• **ABOUT THIS TASK**:
In the entries that follow, find every line containing "source" and copy it.

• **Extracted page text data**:
((

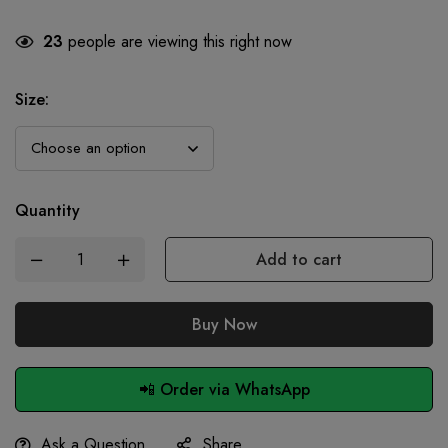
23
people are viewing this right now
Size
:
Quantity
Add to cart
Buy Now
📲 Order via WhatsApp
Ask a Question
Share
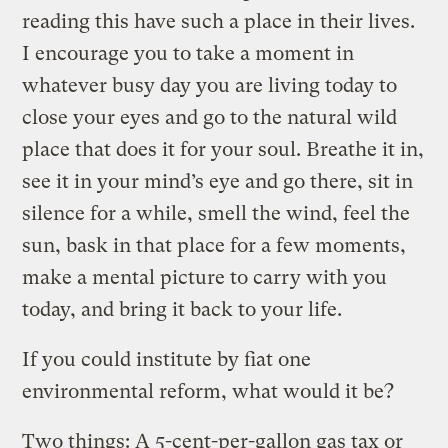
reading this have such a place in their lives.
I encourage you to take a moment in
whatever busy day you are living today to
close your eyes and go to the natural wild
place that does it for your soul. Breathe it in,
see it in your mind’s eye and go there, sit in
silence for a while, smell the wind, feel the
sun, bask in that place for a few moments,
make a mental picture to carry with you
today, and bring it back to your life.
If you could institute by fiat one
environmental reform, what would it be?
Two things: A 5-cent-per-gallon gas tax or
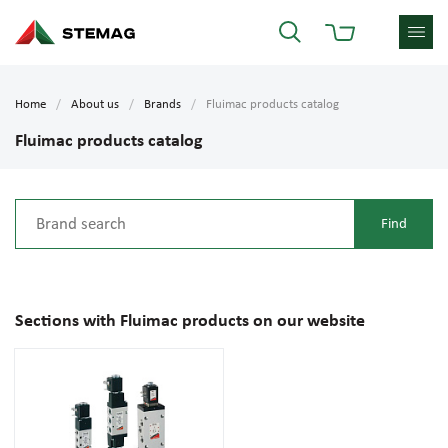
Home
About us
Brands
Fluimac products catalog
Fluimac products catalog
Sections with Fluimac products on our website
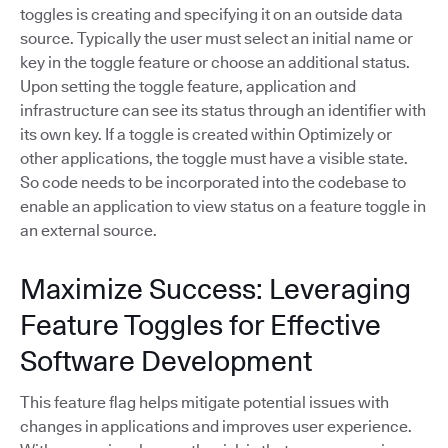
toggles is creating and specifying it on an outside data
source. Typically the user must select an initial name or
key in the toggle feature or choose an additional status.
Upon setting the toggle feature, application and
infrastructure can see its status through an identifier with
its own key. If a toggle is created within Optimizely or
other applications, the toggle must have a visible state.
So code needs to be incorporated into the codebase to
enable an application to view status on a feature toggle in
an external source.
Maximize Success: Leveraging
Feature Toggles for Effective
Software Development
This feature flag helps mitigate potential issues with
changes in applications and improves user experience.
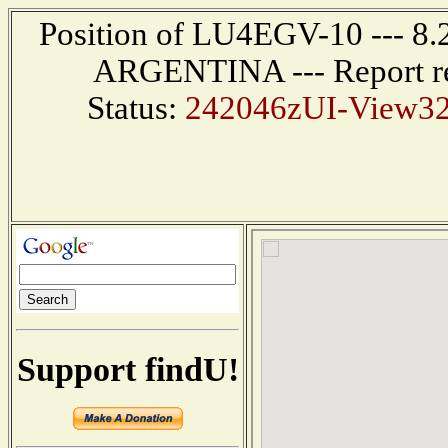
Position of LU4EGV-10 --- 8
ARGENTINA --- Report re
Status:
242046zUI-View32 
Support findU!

))

• **RESPONSE BOX**:
source. Typically the user must select an initial name or
an external source.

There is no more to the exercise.